When the flying machine has touched down in Griffone's yard and Cestié is inside rambling excitedly to his old friend about the escapade, you and Bella have a chance to talk. And talk quickly escalates to stern talk.

You lay it down for her - the Skaven, and their terrors, and how vividly and helplessly you are able to imagine the harm to come to her forced through what you have been through. But Bella has some fire of her own, and shoots back her defences at you with a fusillade of Tilean gesticulation.

"How can you ask me to be okay watching you go into such dangers while I sit aside? What if you had died, or been taken? How could I live with myself, having sat back? We can help each other, Taalia! I know you want to protect me, but I cannot just wait miles away while you march into such terrors! You asked me to come with you on this journey, and I'm grateful as can be - but I left everyone else behind to come with you! You and I - we don't get to leave each other behind!"

She cries too; so you are not alone in your breakdown as you clutch your friend. This, it seems, is her own line; her own trauma. She feels about being left behind just as you feel about being caged. She can bear it in a moment when there is no other option but not for much longer than that. Bella is a girl whose family was her life, and whose life got up and left her behind. She found her strength and formed new attachments in Bella Collina, and dared to pin some hopes on Bertuccio - but in the end, after his own traumatic suffering, he left too. When you invited her to join you on your journey with Signore Cestié, she made the choice to let go of those roots she had put down in that little town and cleave to you - Cestié too, but principally you. Her trauma may not be as profound as yours, if it is even savoury to try to quantify such things; but people are not rational about their feelings. You express love for her by trying to shield her from the violent and terrible parts of the world which have defined the majority of your life; she expresses hers by you by striving to find her courage and confront those things as well - to be more like you.

It is an intractable problem, the solution to which is not easily discernible.

* * * * *

A great feast and a great host of squealing young Cestiés later, and you find occasion to sit next to Augusto. He is quiet through the meal, though he eats plenty; he smiles politely when you call him 'handsome', and then awkwardly when you remind him of the difficulty of getting him back.
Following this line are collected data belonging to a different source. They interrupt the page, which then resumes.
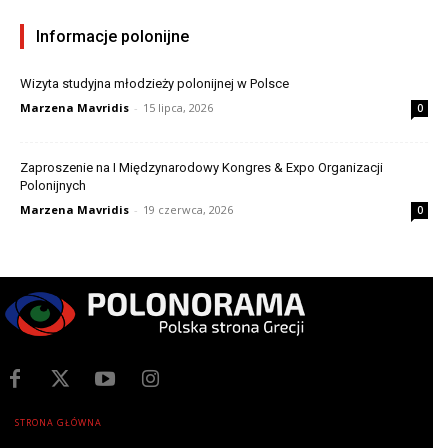
Informacje polonijne
Wizyta studyjna młodzieży polonijnej w Polsce
Marzena Mavridis
-
15 lipca, 2026
0
Zaproszenie na I Międzynarodowy Kongres & Expo Organizacji
Polonijnych
Marzena Mavridis
-
19 czerwca, 2026
0
STRONA GŁÓWNA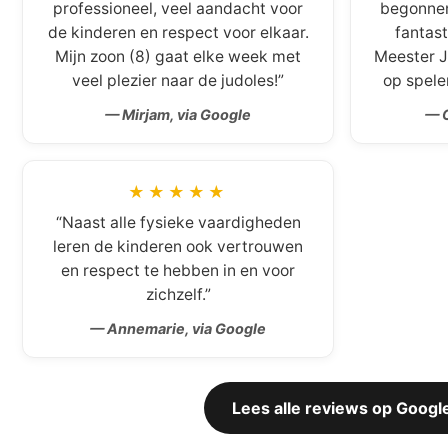
professioneel, veel aandacht voor
begonnen 
de kinderen en respect voor elkaar.
fantast
Mijn zoon (8) gaat elke week met
Meester J
veel plezier naar de judoles!”
op spele
— Mirjam, via Google
— C
★★★★★
“Naast alle fysieke vaardigheden
leren de kinderen ook vertrouwen
en respect te hebben in en voor
zichzelf.”
— Annemarie, via Google
Lees alle reviews op Googl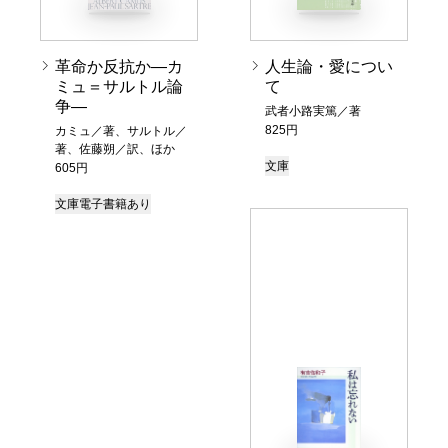
革命か反抗か―カ
人生論・愛につい
ミュ＝サルトル論
て
争―
武者小路実篤／著
825円
カミュ／著、サルトル／
著、佐藤朔／訳、ほか
文庫
605円
文庫
電子書籍あり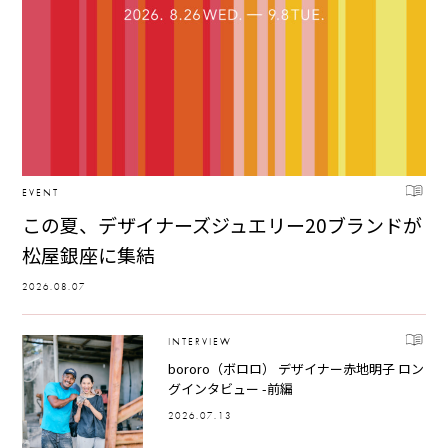
EVENT
この夏、デザイナーズジュエリー20ブランドが
松屋銀座に集結
2026.08.07
INTERVIEW
bororo（ボロロ） デザイナー赤地明子 ロン
グインタビュー -前編
2026.07.13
"I... appreciate it. Really. I feel terrible about everything."

When you commend the value of family to him, he nods as if accepting it... but does so in that way that people do when they aren't able or ready to take something completely to heart. He reminds you of the troublemaker boys, before the big battle on Silo Road where fighting for their lives snapped them out of boyhood. Augusto is a young man fumbling through the world, looking for his place and for meaning in it. The fact that he was recently captured, carried off, tied up, and very nearly throat-cut and fed to a troll at best or snatched up by marauding skaven at worst is undeniable and known to him. But the reality of those things is still making its way toward him, trundling down the track of slow understanding that has to be digested in nightmares and bad decisions until one day it will hit him and make sense. Then he'll probably have a breakdown and have an opportunity to reevaluate his life. You've done your part - impressed upon him words that, hopefully, he will remember at that time and understand properly.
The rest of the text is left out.